Parsing nested XML with multiple namespaces

crghilardi · August 8, 2022, 12:30am

I’m looking to parse out a subset of values from a nested XML. I’m hoping to not have to bring in any dependencies and just use the standard library xml package.

The full example is nested and has a few different namespaces at play. I saw there are a number of open issues regarding xml namespaces, so I made a small MWE with what I thought was the minimum level of detail with a namespace and that worked successfully for what I was trying to extract.
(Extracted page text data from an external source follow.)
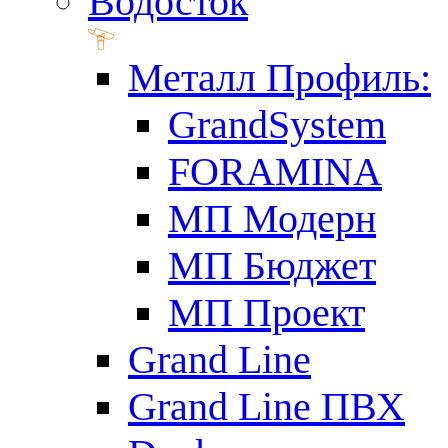
Водосток
Металл Профиль:
GrandSystem
FORAMINA
МП Модерн
МП Бюджет
МП Проект
Grand Line
Grand Line ПВХ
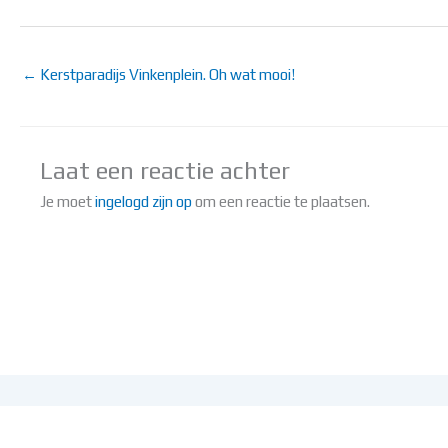
← Kerstparadijs Vinkenplein. Oh wat mooi!
Laat een reactie achter
Je moet
ingelogd zijn op
om een reactie te plaatsen.
©2026 Lokaa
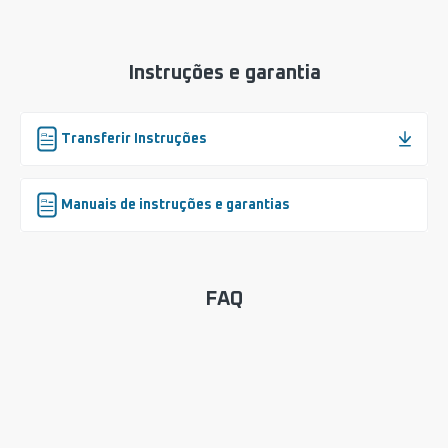
Instruções e garantia
Transferir Instruções
Manuais de instruções e garantias
FAQ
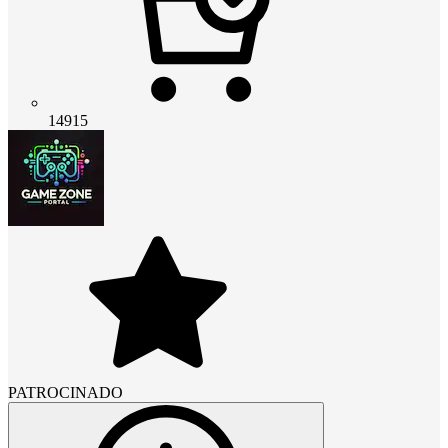
14915
PATROCINADO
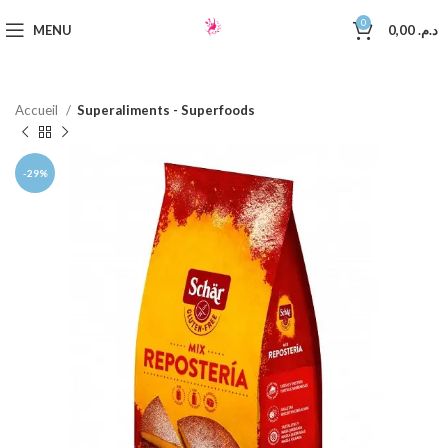
0
MENU
0,00
د.م.
Accueil
Superaliments - Superfoods
-29%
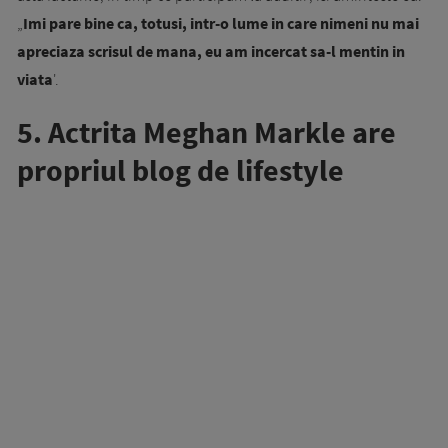
„
Imi pare bine ca, totusi, intr-o lume in care nimeni nu mai
apreciaza scrisul de mana, eu am incercat sa-l mentin in
viata
'.
5. Actrita Meghan Markle are
propriul blog de lifestyle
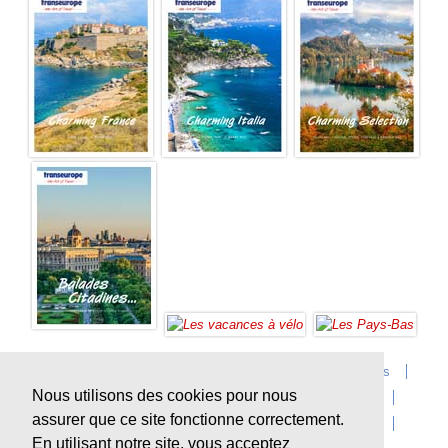
Accueil
Infos sur Transeurope
Postes vacants
Nous utilisons des cookies pour nous
Contact
Questions?
Agences
Extras
assurer que ce site fonctionne correctement.
Conditions de voyage
Assurances
privacy
En utilisant notre site, vous acceptez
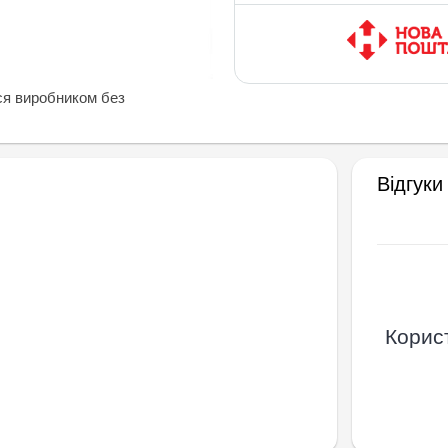
ся виробником без
Відгуки
Корист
small example - Go Playground

...
//abbreviated, see go playground link for full data structure

	reader := strings.NewReader(dat1)
	decoder := xml.NewDecoder(reader)

	//https://stackoverflow.com/questions/59615418/how-to-parse-xml-in-slice-format
	type StuffList struct {
		Stuff []string `xml:"SubLevel1>SubLevel2"`
	}

	var sl StuffList

	err := decoder.Decode(&sl)
	if err != nil {
		log.Fatal(err)
	}
	fmt.Println("rl:", sl.Stuff)

With that in hand, I tried to apply that to the full document which has additional levels of nesting and namespaces and it returns an empty slice.

Full example - Go Playground link

Can I actually read this w/ Decode? Not sure where the line is between Decode or needing an Unmarshall call? Do I need some more levels of detail in the struct tag to be able to “see” the tree correctly? I have tried with adding one or two additional levels with no success.
When is a struct of structs needed vs being able to just read into a slice? I thought specifying the proper tag path in the tag would essentially save me from having to create structs for the full tree?
Is there a way to introspect where the smaller MWE works and where the larger example fails? I don’t quite understand what is going on between the two. I tried the delve package a little bit but did not mange to get anything useful.

skillian · August 8, 2022, 12:07pm

After you embed your SubLevel1 and SubLevel2 into additional layers, the path in your Stuff struct must become longer to “reach” down into that level. I changed:

type StuffList struct {
		Stuff []string `xml:"SubLevel1>SubLevel2"`
	}

to

type StuffList struct {
		Stuff []string `xml:"Response2>TopLevel>SubLevel1>SubLevel2"`
	}

and it worked: Go Playground - The Go Programming Language

So, to answer your questions:

Yes
I would recommend adding layers of structs and/or slices of structs when you need more information from more levels of the XML. If all you’re looking for is information from a specific XPath, then what you have here is fine. If you need not just multiple XPaths, but need to know also which SubLevel2 corresponds to which SubLevel1, then you might need to define a slice of SubLevel1 structs which each contain a slice of strings for the SubLevel2 values.
I’m not sure if there’s a way to do it or not. I just scrolled through and noticed that the layers in your second example are nested deeper, but the paths were the same, so I started adding prefixes, “TopLevel”, and then “Response2” until it returned values. I’m not sure if there’s a way to debug.

system · November 6, 2022, 12:08pm

This topic was automatically closed 90 days after the last reply. New replies are no longer allowed.